Lord George Hell, un dandy inglés, noctámbulo, mujeriego, avasallador y jugador queda prendado de una joven cantante de ópera a quien propone matrimonio nada más conocerla. Ella le rechaza porque sólo está dispuesta a casarse con un "hombre cuyo rostro sea tan maravilloso como el de los santos".

George reacciona rápidamente y encuentra a un maestro capaz de hacer magníficas máscaras para le haga una con la que engañar a la cantante, que en cuanto lo vio, quedó prendada de él por su alegría y ternura. Él, enamorado y arrepentido, empezó a donar todos sus bienes a obras benéficas y a resarcir a aquellos que había engañado. 

Pero una antigua amante despechada descubrió su argucia y se abalanzó sobre él arrancándole la máscara de las mejillas para poner de manifiesto su embuste ante su joven amada.
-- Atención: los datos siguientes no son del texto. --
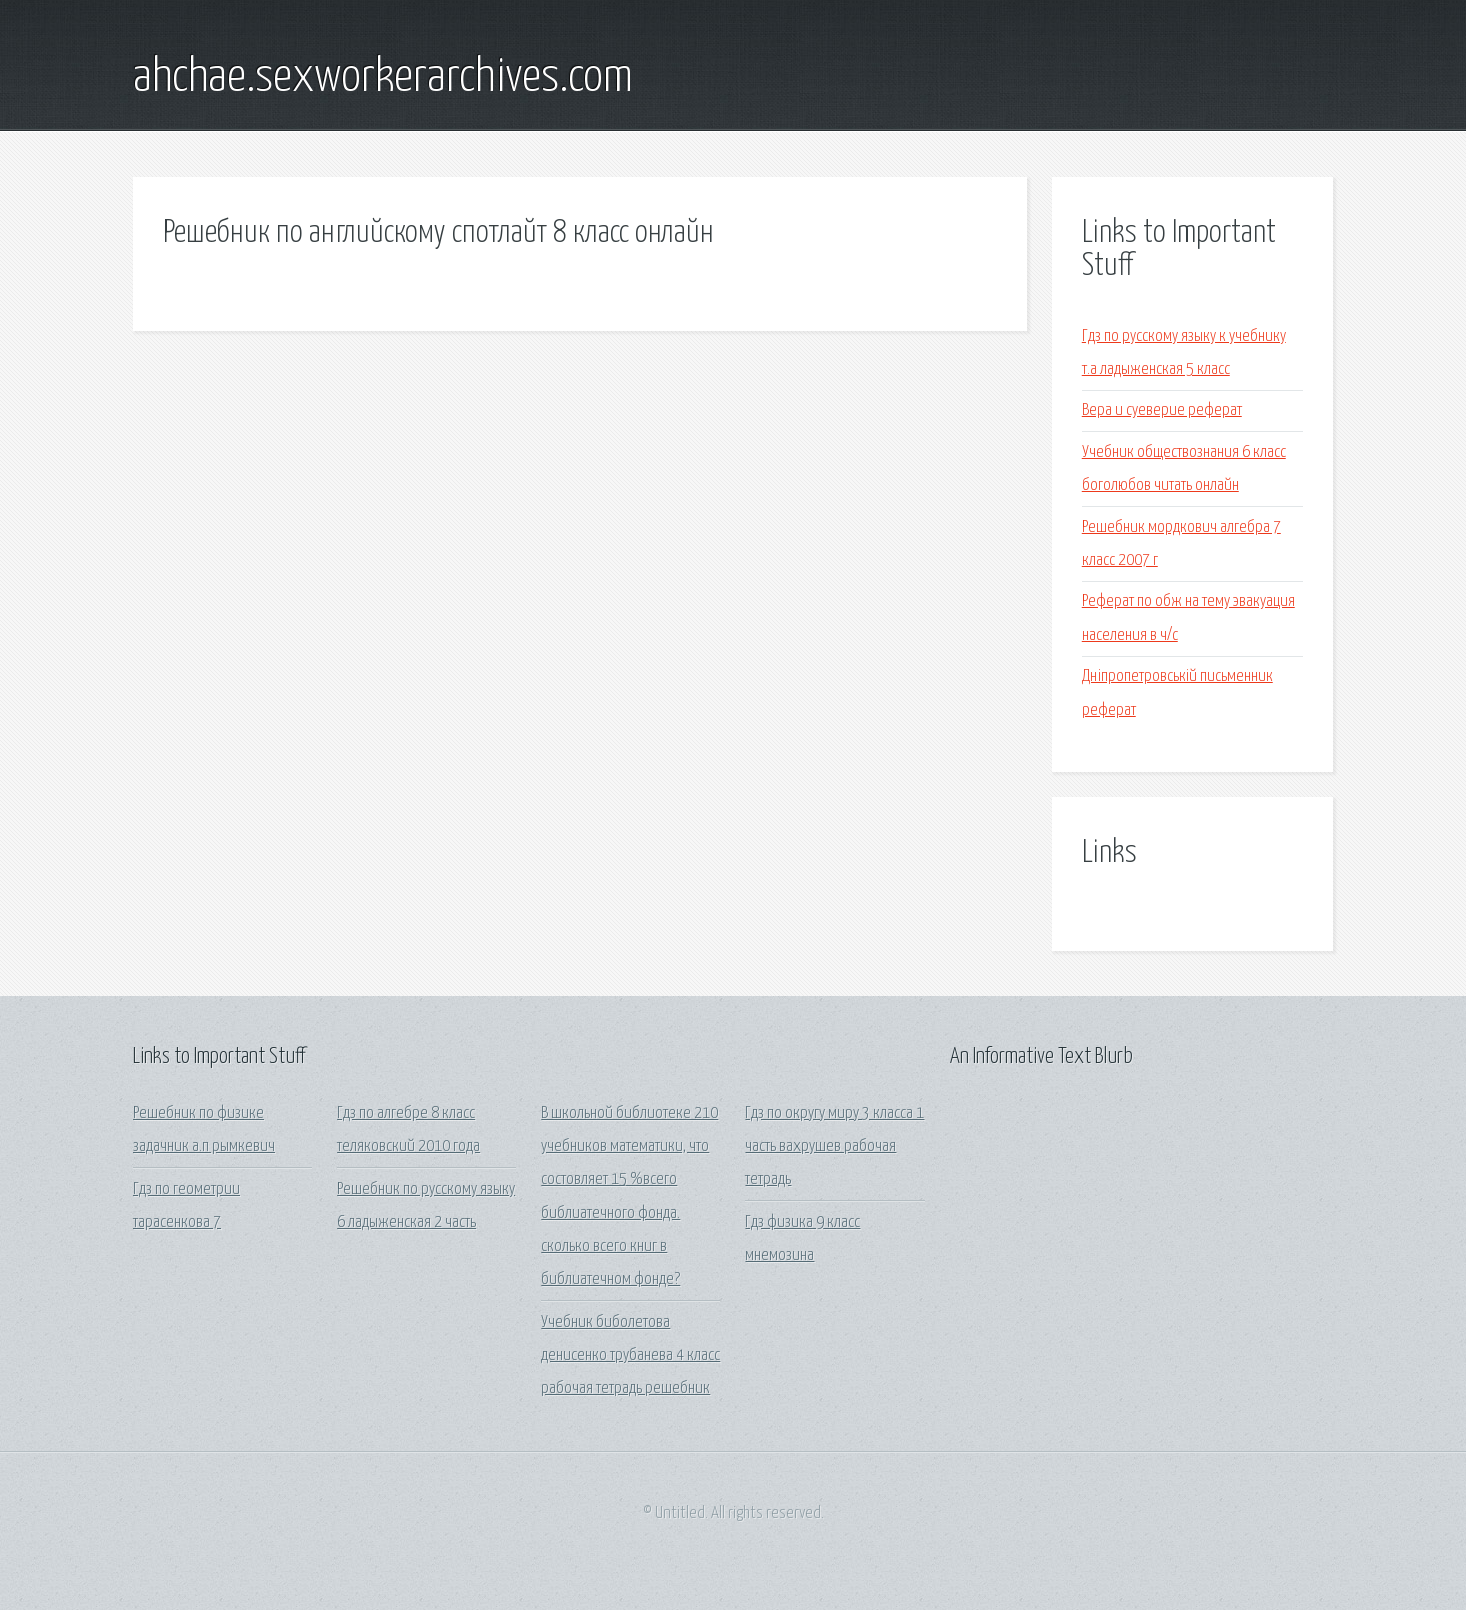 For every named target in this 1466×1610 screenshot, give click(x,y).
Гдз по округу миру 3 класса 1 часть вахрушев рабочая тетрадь (834, 1147)
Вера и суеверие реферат (1162, 410)
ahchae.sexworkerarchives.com (383, 78)
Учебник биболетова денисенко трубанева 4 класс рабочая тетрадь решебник (630, 1356) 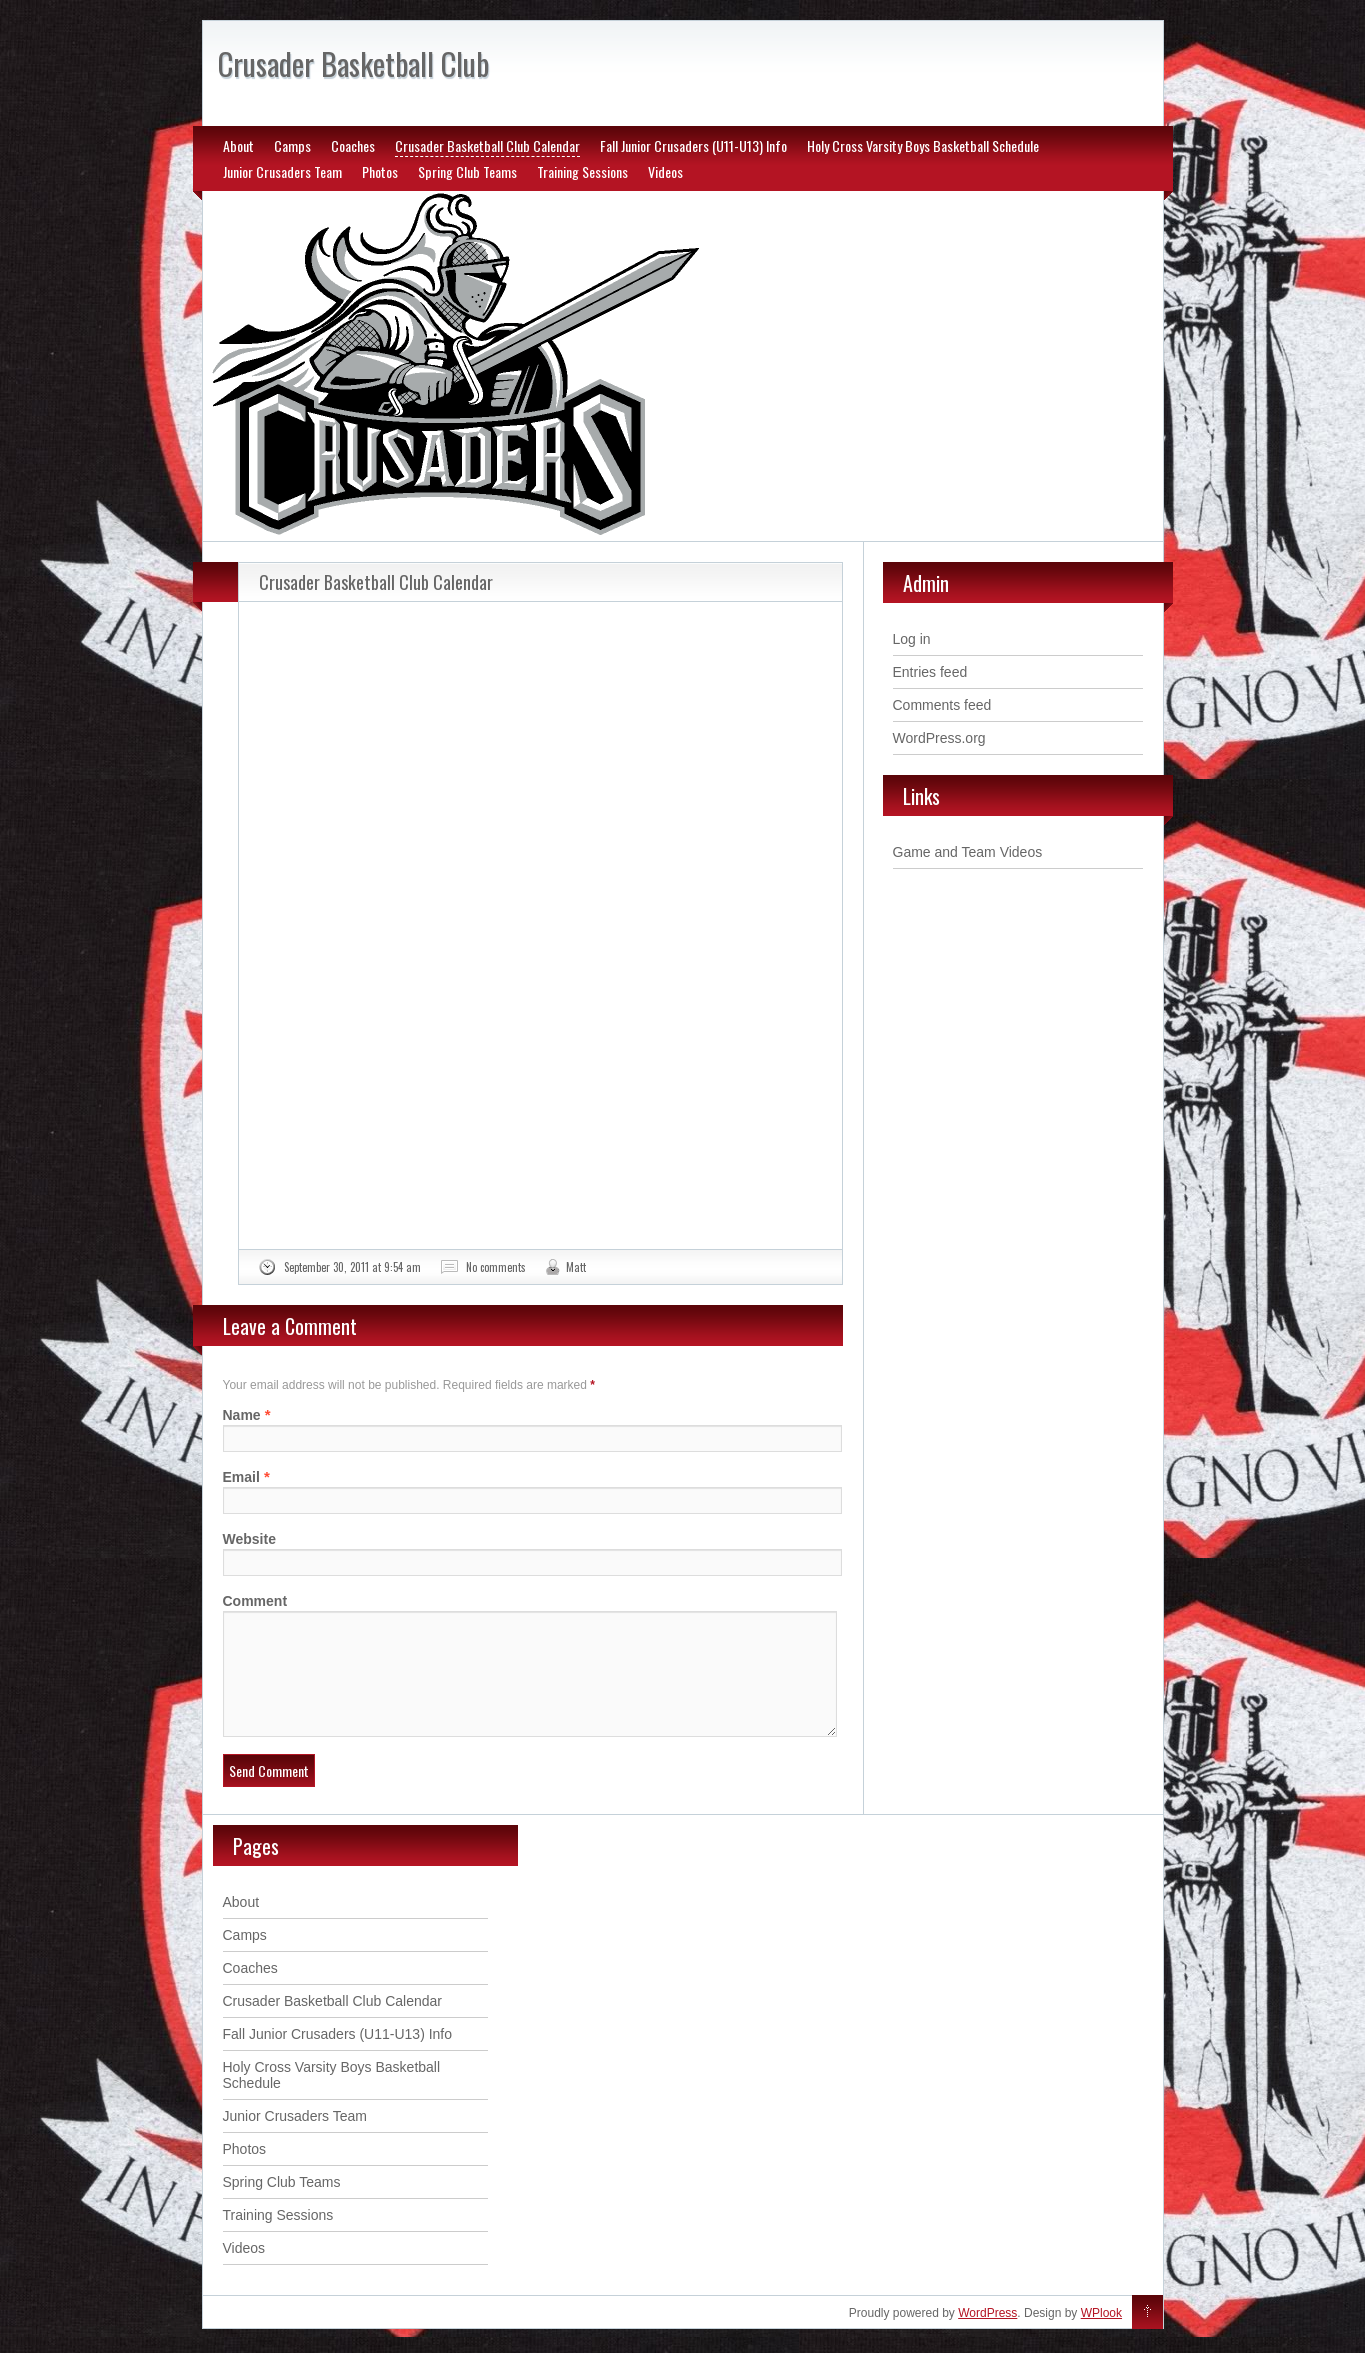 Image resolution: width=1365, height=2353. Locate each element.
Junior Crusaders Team (282, 171)
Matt (576, 1267)
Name (242, 1415)
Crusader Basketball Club (353, 63)
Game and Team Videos (968, 852)
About (238, 145)
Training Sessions (582, 171)
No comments (496, 1267)
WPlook (1101, 2337)
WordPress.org (939, 738)
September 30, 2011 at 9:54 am (352, 1267)
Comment (255, 1601)
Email (241, 1477)
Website (249, 1539)
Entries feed (930, 672)
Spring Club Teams (467, 171)
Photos (380, 171)
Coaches (353, 145)
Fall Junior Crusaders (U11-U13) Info (693, 145)
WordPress (987, 2337)
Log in (912, 639)
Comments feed (942, 705)
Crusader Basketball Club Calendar (487, 145)
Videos (665, 171)
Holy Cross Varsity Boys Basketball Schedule (923, 145)
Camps (292, 145) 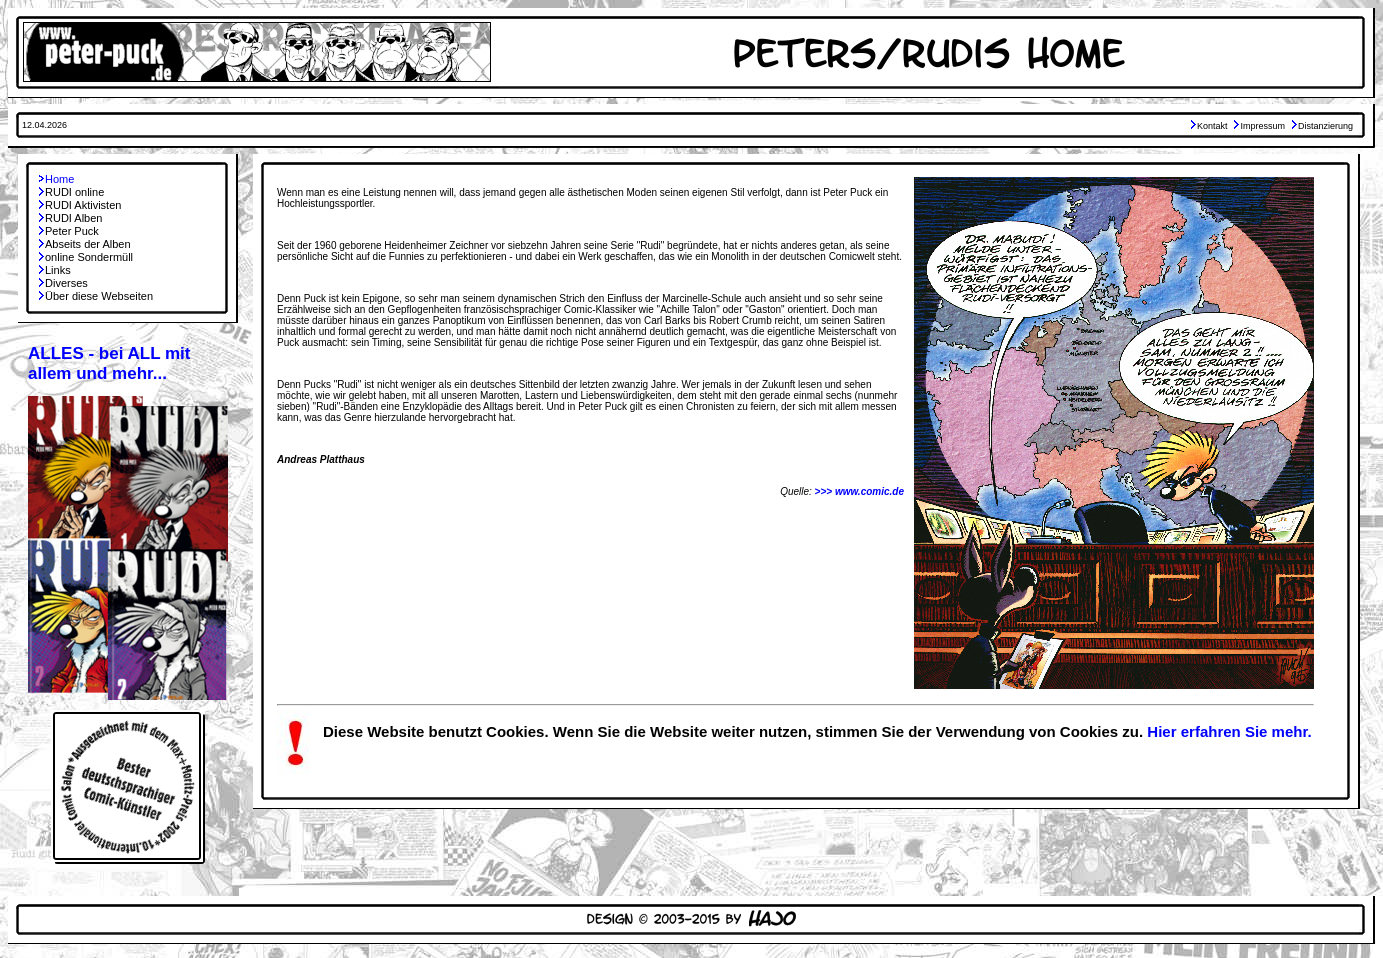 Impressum (1262, 126)
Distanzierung (1325, 126)
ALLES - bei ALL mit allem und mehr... (109, 363)
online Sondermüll (89, 257)
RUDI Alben (73, 218)
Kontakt (1212, 126)
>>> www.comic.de (859, 491)
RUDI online (74, 192)
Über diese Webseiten (99, 296)
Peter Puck (72, 231)
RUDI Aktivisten (83, 205)
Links (58, 270)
Pero como esto es un cuento de hadas, al mirar el rostro real del lord, ella descubrió que era aún más amable y puro que la mascara que lo escondía. 

Un breve relato sobre el poder del amor y la bondad.

viernes, 28 de febrero de 2014

Cuando como, como

El fin de semana pasado compartí mesa y mantel con unos amigos. Hablamos de lo complicada que se ha vuelto la vida. O mejor, de lo complicada que la hemos vuelto. Mientras cenamos con nuestra familia estamos pensando en el informe que tenemos que redactar la semana que viene; y mientras redactamos el informe pensamos en las vacaciones de Semana Santa; y mientras estamos de vacaciones no dejamos de pensar en la cantidad de cosas que tendremos pendientes a la vuelta...
 
Cuentan que un discípulo preguntó una vez a su maestro:

- ¿Cómo te entrenas tú para obtener la sabiduría?

El maestro contestó:

- Cuando como, como; y cuando duermo, duermo.

Hemos dejado de disfrutar de las cosas porque la mayor parte de lo que hacemos a lo largo del día lo hacemos mecánicamente. No estamos a lo que estamos. Nos dejamos llevar fácilmente por obsesiones, temores infundados, preocupaciones sin sentido, distracciones inútiles que nos impiden vivir el momento presente en toda su plenitud.

Y es que debemos proponernos estar más atentos, vivir más cada instante de nuestra vida. ¿Por qué no empiezas ya? Pon todos los sentidos en la próxima cosa que vayas a hacer: ver una película, escribir un email, preparar la cena... Verás cómo el mundo se ve de otra manera.